La collection pré-Angkor (VIe-VIIIe siècle) du Musée national de Phnom Penh est tout simplement remarquable. Parmi les pièces exposées, se dressent littéralement trois œuvres d’art spectaculaires provenant toutes du même endroit, Phnom Da, une petite colline proche de la ville d’Angkor Borei dans la province de Takeo, à 80 km au sud de Phnom Penh.
Phnom Da était un centre de l’important État Funan qui a précédé Angkor et qui a produit une série de sculptures qui figurent parmi les plus anciennes du musée, bien que leurs dates soient discutées par les spécialistes. Initialement considérées comme datant du début du VIe siècle, des théories plus récentes les situent entre le début et le milieu du VIIe siècle. C’est aux experts de décider de leur âge, ce qui est évident, c’est que le travail de ces trois statues — Vishnu, Rama et Balarama — est exceptionnel.
Toutes trois ont été trouvées par Henri Mauger lors de fouilles sur le site de Phnom Da au début de l’année 1936. Mauger, qui entretenait des relations tumultueuses avec ses employeurs de l’École française d’Extrême-Orient, a entrepris la restauration du Phnom Da en 1935 et 1936. Les trois statues ont été déplacées à Phnom Penh, rénovées et exposées. Elles sont taillées dans un grès dur et dense, et non dans du schiste comme on le pensait initialement, et très différent du grès utilisé au cours des siècles suivants. L’identification initiale par Mauger de la statue gigantesque à huit bras comme étant Shiva a ensuite été contestée par d’autres experts qui ont avancé l’argument qu’elle représentait Vishnu, et cela est depuis resté l’opinion dominante.

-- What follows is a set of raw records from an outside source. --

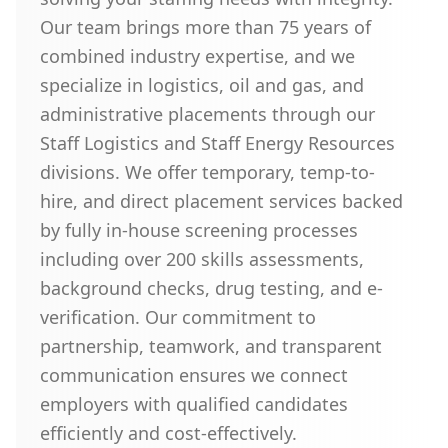
Our team brings more than 75 years of
combined industry expertise, and we
specialize in logistics, oil and gas, and
administrative placements through our
Staff Logistics and Staff Energy Resources
divisions. We offer temporary, temp-to-
hire, and direct placement services backed
by fully in-house screening processes
including over 200 skills assessments,
background checks, drug testing, and e-
verification. Our commitment to
partnership, teamwork, and transparent
communication ensures we connect
employers with qualified candidates
efficiently and cost-effectively.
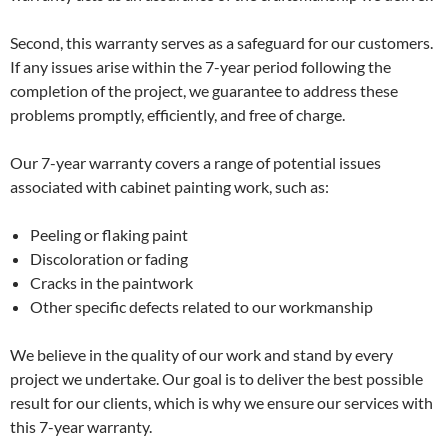
Second, this warranty serves as a safeguard for our customers.
If any issues arise within the 7-year period following the
completion of the project, we guarantee to address these
problems promptly, efficiently, and free of charge.
Our 7-year warranty covers a range of potential issues
associated with cabinet painting work, such as:
Peeling or flaking paint
Discoloration or fading
Cracks in the paintwork
Other specific defects related to our workmanship
We believe in the quality of our work and stand by every
project we undertake. Our goal is to deliver the best possible
result for our clients, which is why we ensure our services with
this 7-year warranty.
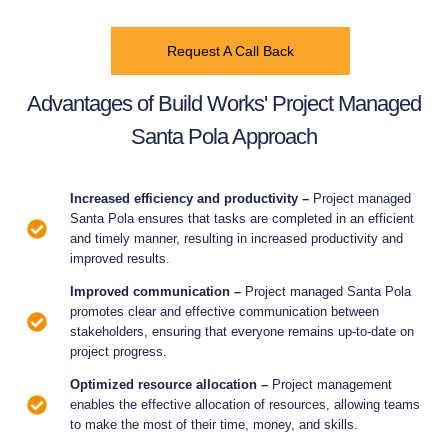
Request A Call Back
Advantages of Build Works' Project Managed
Santa Pola Approach
Increased efficiency and productivity –
Project managed
Santa Pola ensures that tasks are completed in an efficient
and timely manner, resulting in increased productivity and
improved results.
Improved communication –
Project managed Santa Pola
promotes clear and effective communication between
stakeholders, ensuring that everyone remains up-to-date on
project progress.
Optimized resource allocation –
Project management
enables the effective allocation of resources, allowing teams
to make the most of their time, money, and skills.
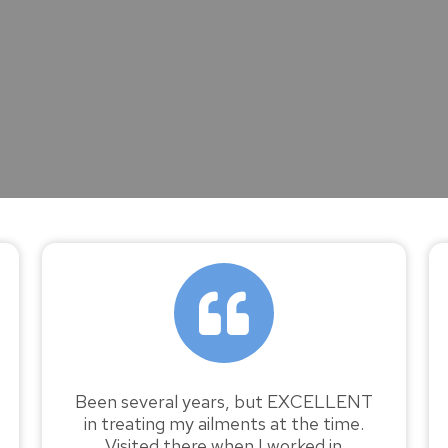
Been several years, but EXCELLENT
in treating my ailments at the time.
Visited there when I worked in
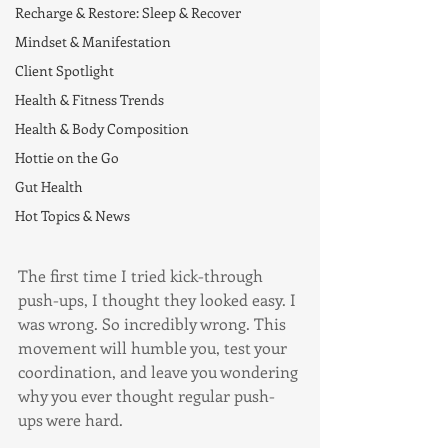
Recharge & Restore: Sleep & Recover
Mindset & Manifestation
Client Spotlight
Health & Fitness Trends
Health & Body Composition
Hottie on the Go
Gut Health
Hot Topics & News
The first time I tried kick-through 
push-ups, I thought they looked easy. I 
was wrong. So incredibly wrong. This 
movement will humble you, test your 
coordination, and leave you wondering 
why you ever thought regular push-
ups were hard.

Les trois personnages ne forment pas une triade, bien que le traitement de leurs visages, mains et torses suggère fortement que ce sont les mêmes artistes qui les ont sculptés tous les trois, et leur statut d’avatars leur confère un lien avec Vishnu. Rama, identifié par son arc, est un héros des contes de l’épopée hindoue Ramayana et du Khmer Reamker ; et Balarama, qui porte une charrue, apparaît dans le Mahabharata. Si les sculptures révèlent des influences stylistiques indiennes traditionnelles, les artistes khmers ont décidé, pour la première fois, de les sculpter comme des images autoportantes, soutenues par une arche ou des jambes de force. À leur arrivée au musée en 1936, une première restauration a été effectuée, mais entre 2000 et 2007, l’équipe de conservation de la pierre du musée a entrepris une reconstruction majeure pour offrir les sculptures que vous voyez aujourd’hui. Au moment de leur découverte, les trois statues étaient en fragments et ce n’est qu’en 1990 que le pied gauche de Vishnu a été identifié.
Le Vishnu à huit bras, qui mesure trois mètres de haut, avec sa mitre cylindrique imposante, représente l’apparition cosmique du dieu en tant que chef universel, ou chakravartin. L’une des plus anciennes et des plus magnifiques sculptures khmères, elle illustre la nouvelle pratique consistant à conserver un arc du bloc de pierre original pour soutenir la tête, les bras et les attributs tenus dans les mains. Certains de ces attributs (flamme, peau de cerf, gourde) ne sont pas habituellement portés par Vishnou, ce qui a créé une division entre les experts dans son identification. Le style Phnom Da, le plus ancien style brahmanique de l’art khmer, se caractérise par des divinités au visage ovale, au nez aquilin, à la bouche délicatement modelée et à l’élégante arcade sourcilière continue. Le modelage naturaliste du torse et le rendu délicat de l’étoffe drapée sont également caractéristiques.
Ce Vishnu porte son propre nom, Hari-Kambujendra, d’après une inscription ultérieure trouvée au temple. Ses attributs de haut en bas, à droite : des flammes de feu, une masse courte, la peau d’une antilope, une masse longue, et à gauche : un objet inconnu, une épée, un vajra (éclair) et un vase. Rama, avec un léger déhanchement vers la gauche et portant un arc dans sa main gauche, mesure plus d’un mètre quatre-vingts. Balarama, le frère de Krishna, avec son arme de prédilection, une charrue, mesure également 1,80 mètre.
Du 14 novembre à la fin janvier 2022, une exposition très attendue des huit dieux de Phnom Da, intitulée Revealing Krishna, aura lieu au Cleveland Museum of Art dans l’Ohio, aux États-Unis. Cette exposition, la première du genre, comprendra quatre sculptures, mais les huit dieux seront réunis dans des modèles 3D haute résolution, grandeur nature, pour révéler une histoire qui s’étend sur 1 500 ans.
Andy Brouwer — Avec l’autorisation du Musée national du Cambodge.